(Data extracted from a collection)
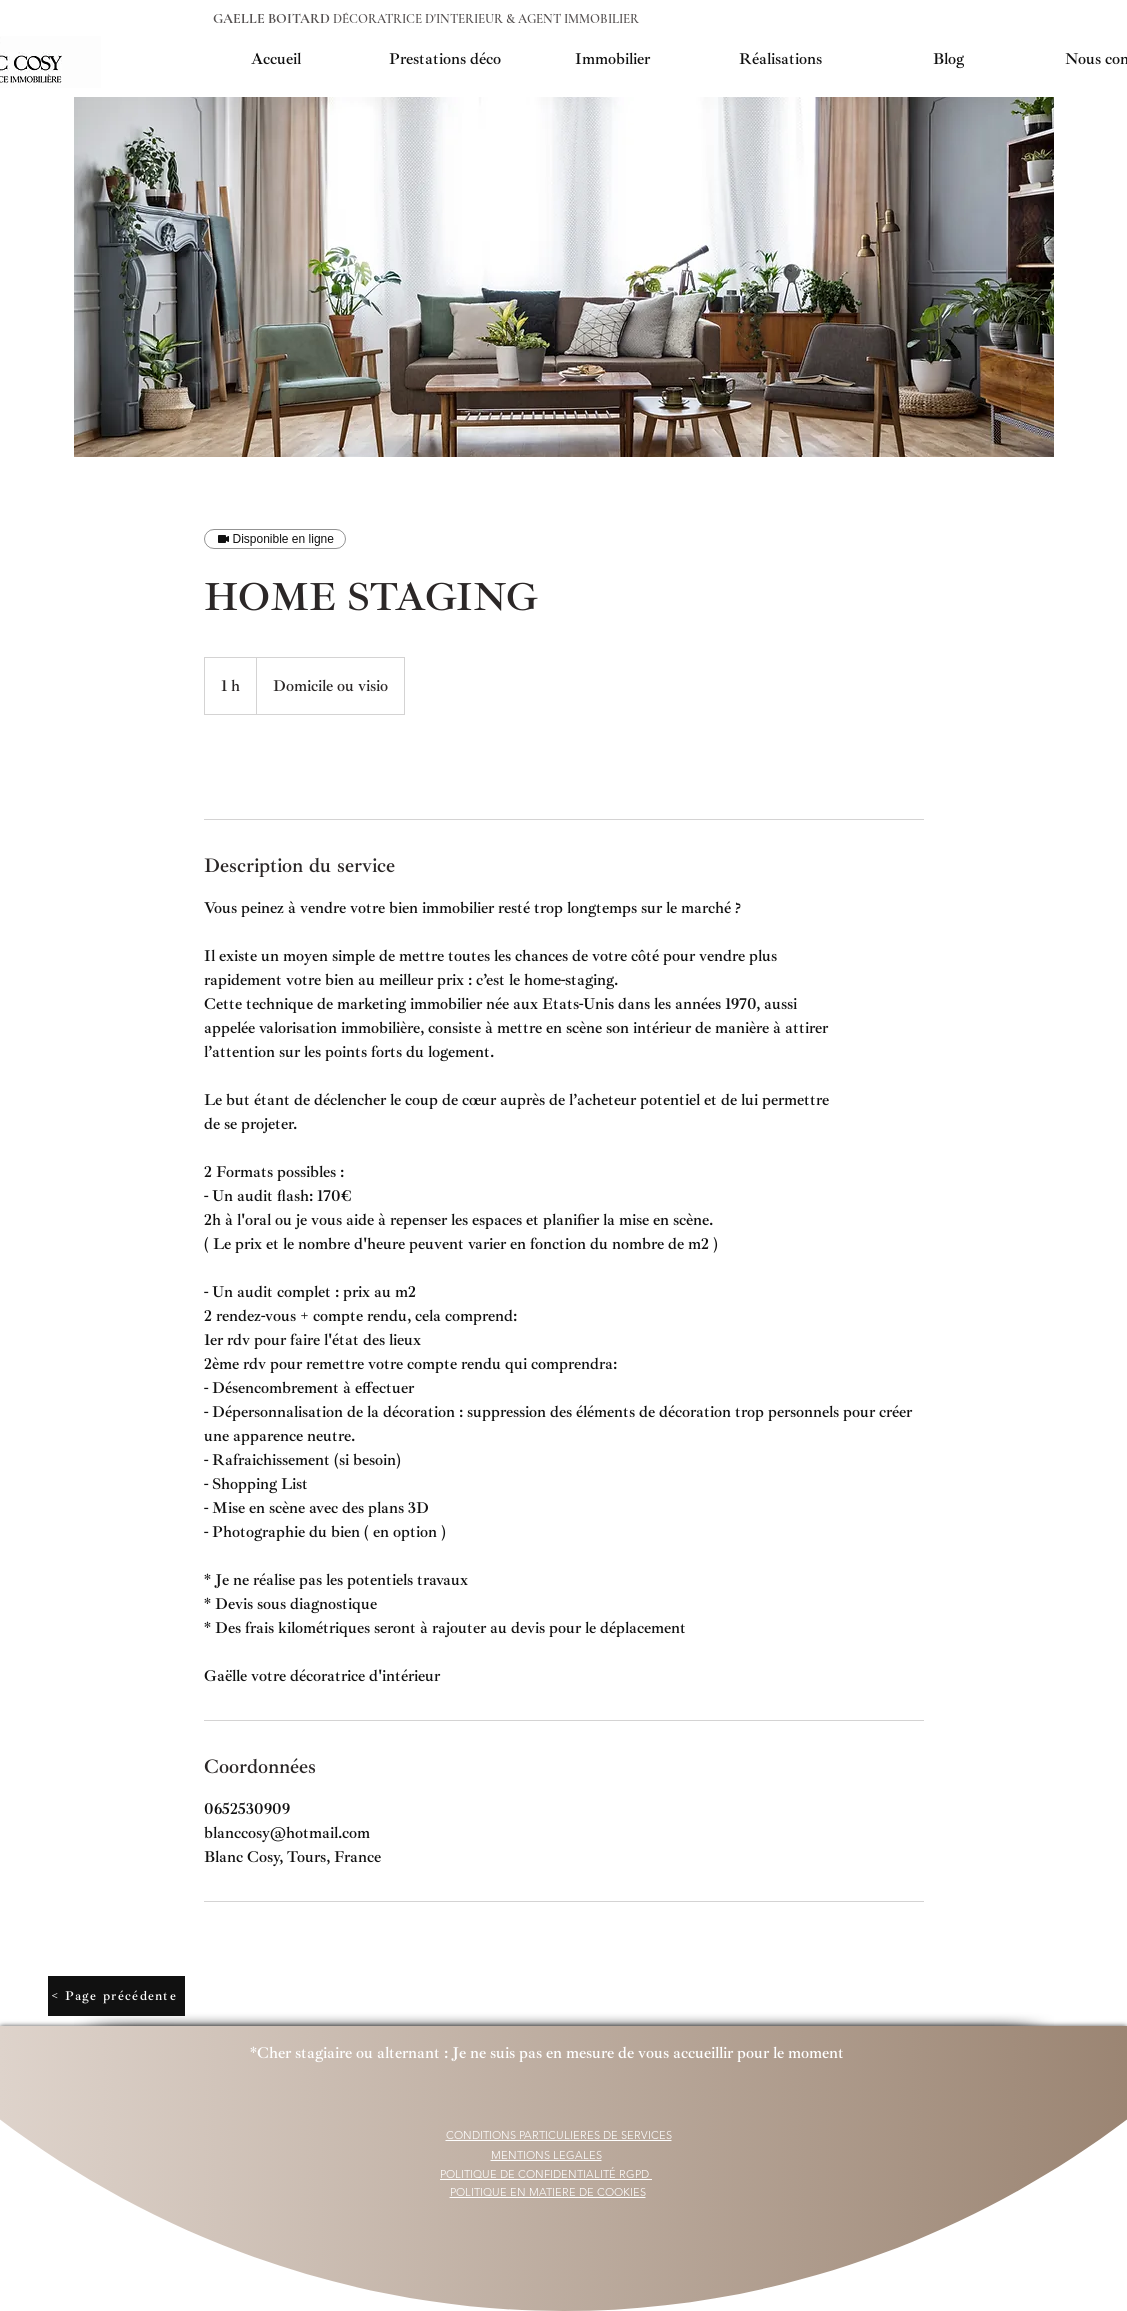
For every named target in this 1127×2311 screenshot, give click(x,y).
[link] (270, 767)
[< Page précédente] (116, 1996)
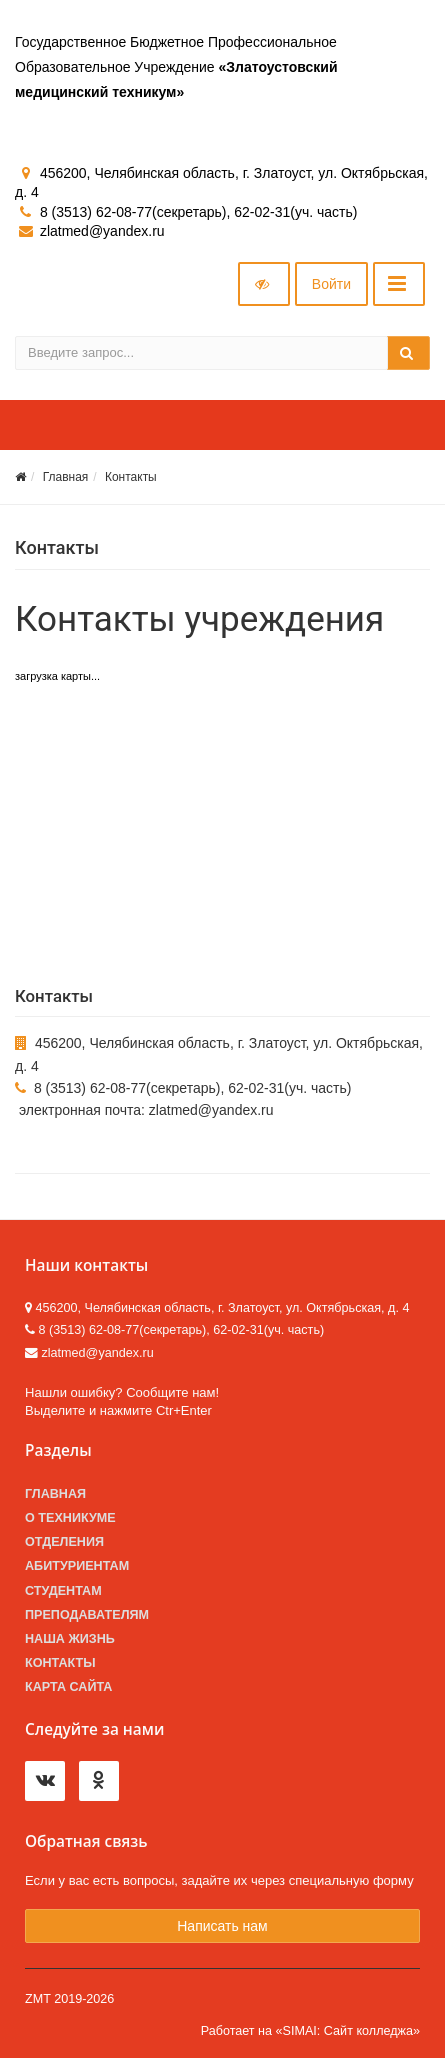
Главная (66, 477)
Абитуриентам (77, 1566)
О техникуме (70, 1518)
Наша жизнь (70, 1639)
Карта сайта (68, 1687)
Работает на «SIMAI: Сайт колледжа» (310, 2031)
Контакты (131, 477)
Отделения (64, 1542)
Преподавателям (87, 1615)
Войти (331, 284)
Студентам (63, 1591)
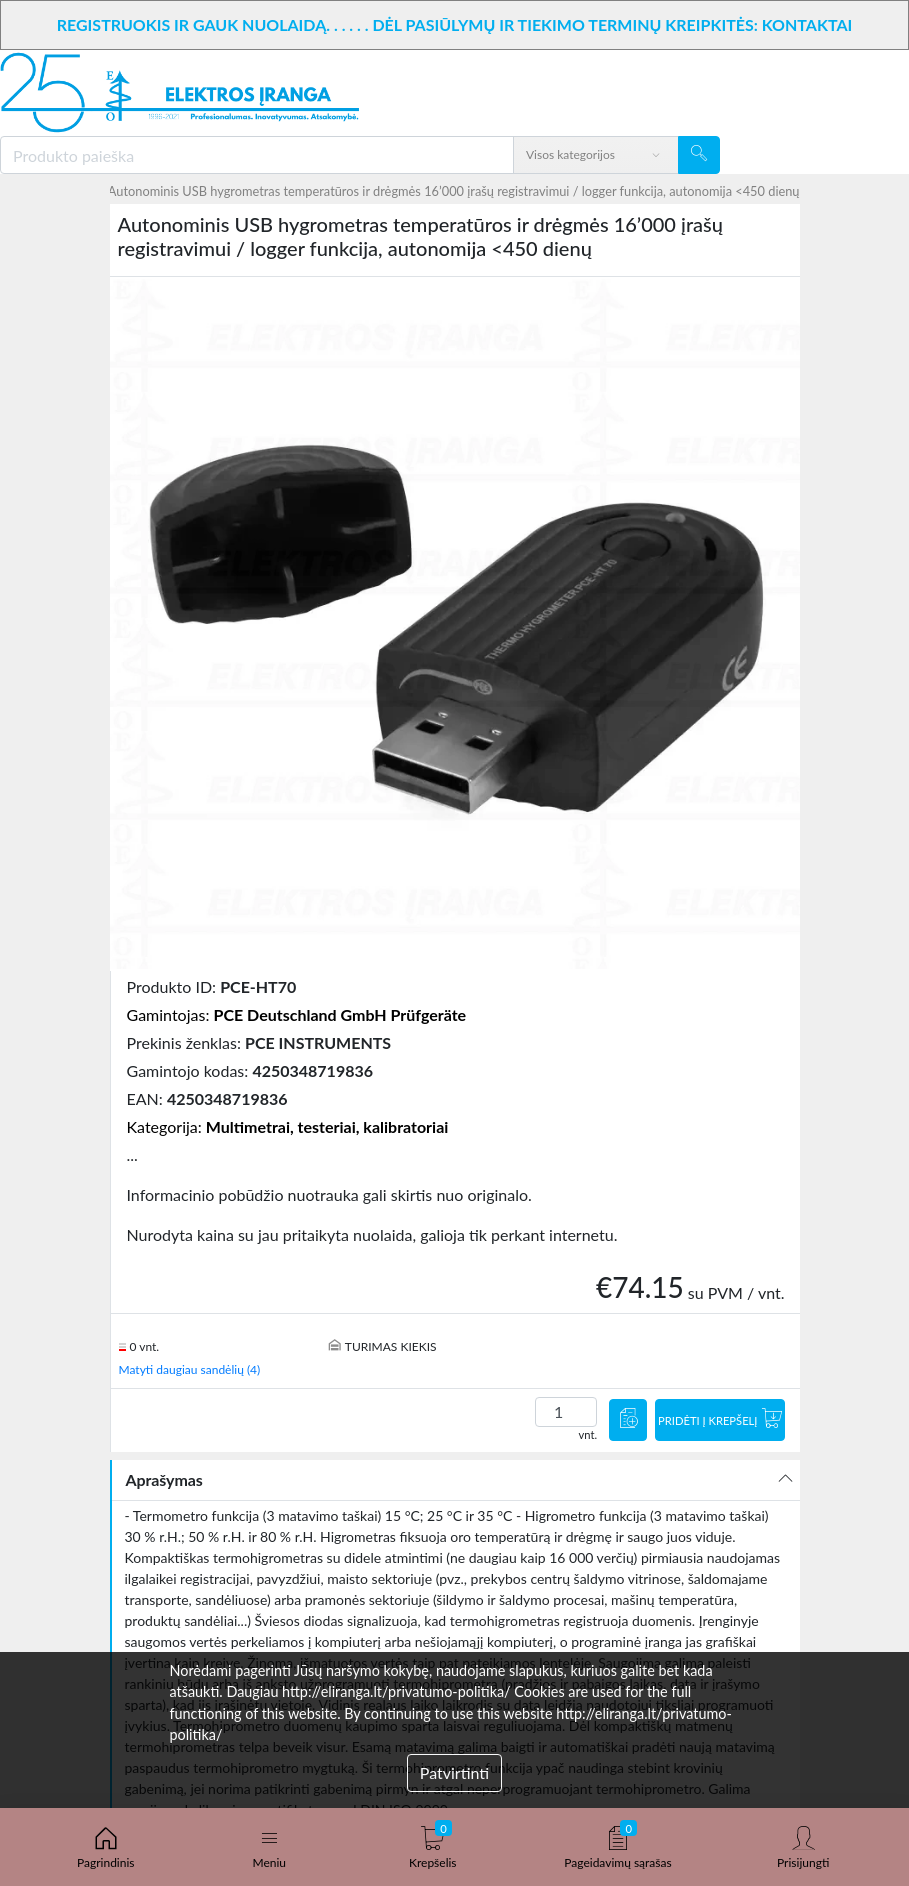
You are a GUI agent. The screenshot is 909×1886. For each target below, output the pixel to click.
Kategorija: (288, 1126)
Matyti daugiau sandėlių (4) (190, 1369)
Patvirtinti (454, 1772)
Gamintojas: (297, 1014)
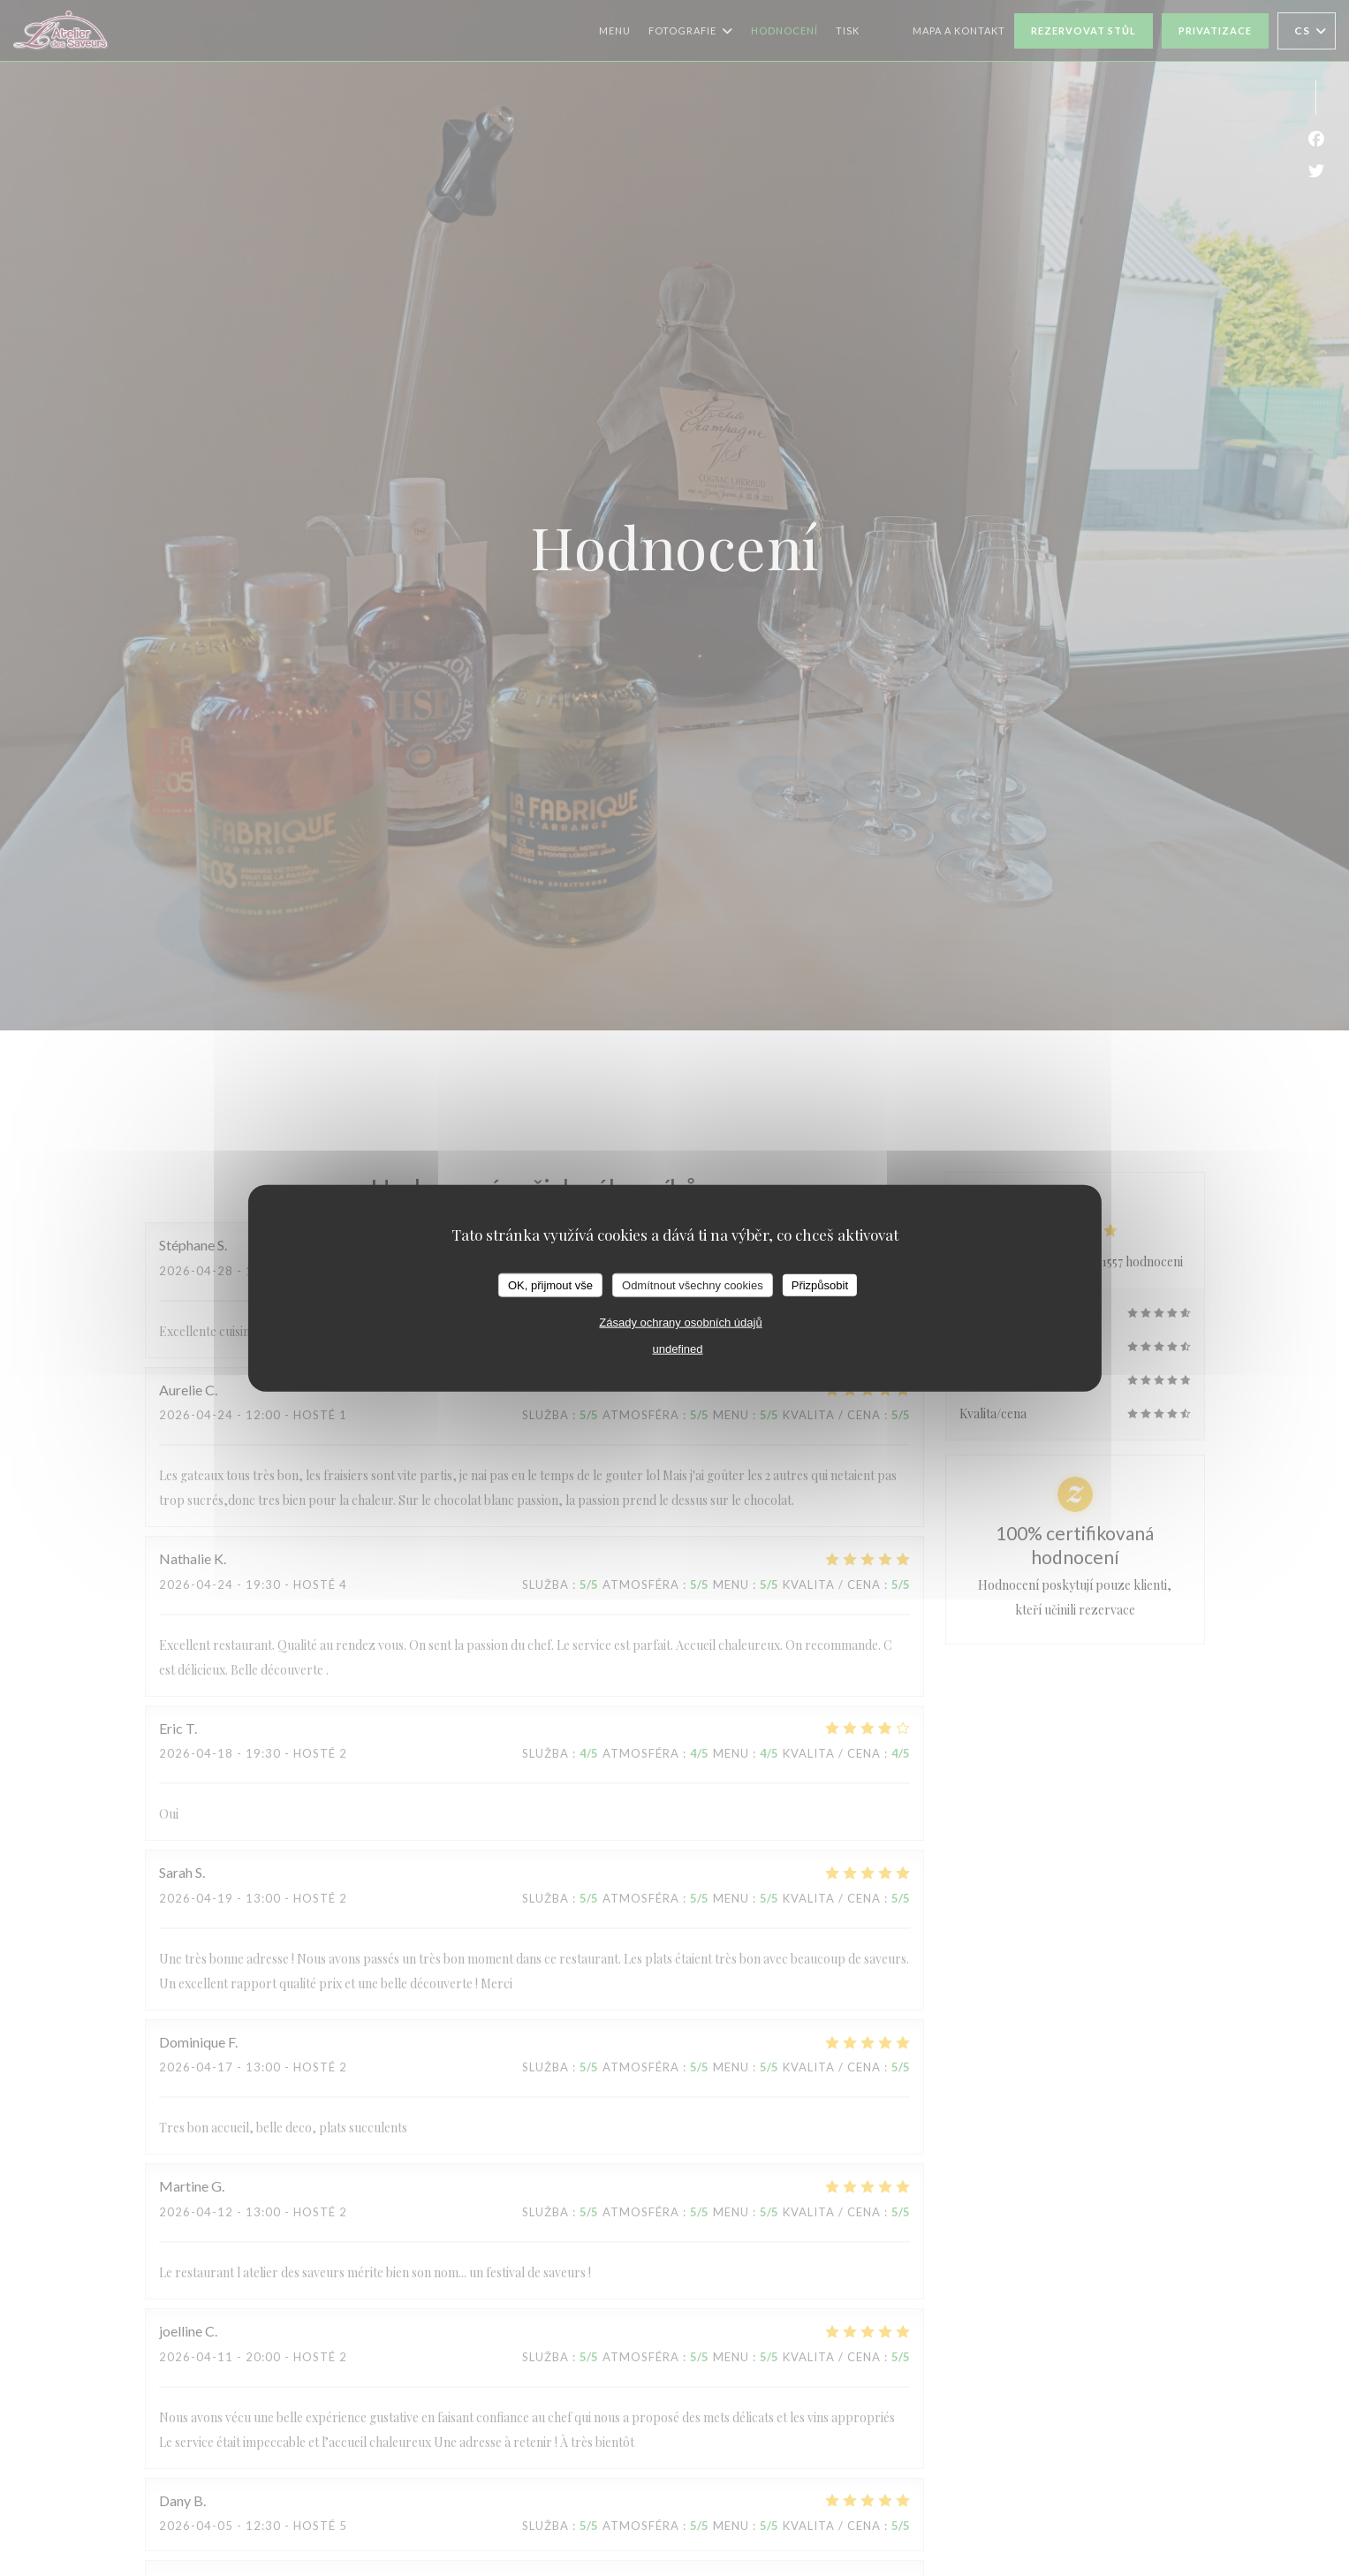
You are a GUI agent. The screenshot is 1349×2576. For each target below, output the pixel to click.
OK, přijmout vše (550, 1284)
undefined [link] (677, 1349)
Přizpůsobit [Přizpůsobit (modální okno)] (820, 1284)
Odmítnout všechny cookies (692, 1284)
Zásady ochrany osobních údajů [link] (680, 1322)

ASSIGNED TASK
A complete and exact copy of the records is required. Exclude the pictures.

SOLUTION
For every named target in this 1127×2311 screenshot, give click(x,y).
[link] (270, 767)
[< Page précédente] (116, 1996)
Главная (66, 477)
Абитуриентам (77, 1566)
О техникуме (70, 1518)
Наша жизнь (70, 1639)
Карта сайта (68, 1687)
Работает на «SIMAI: Сайт колледжа» (310, 2031)
Контакты (131, 477)
Отделения (64, 1542)
Преподавателям (87, 1615)
Войти (331, 284)
Студентам (63, 1591)
You are a GUI agent. The screenshot is 909×1886. For each target below, output the pixel to click.
Kategorija: (288, 1126)
Matyti daugiau sandėlių (4) (190, 1369)
Patvirtinti (454, 1772)
Gamintojas: (297, 1014)
You are a GUI agent. The screenshot is 1349×2576. For each target below, output the pixel to click.
OK, přijmout vše (550, 1284)
undefined [link] (677, 1349)
Přizpůsobit [Přizpůsobit (modální okno)] (820, 1284)
Odmítnout všechny cookies (692, 1284)
Zásady ochrany osobních údajů [link] (680, 1322)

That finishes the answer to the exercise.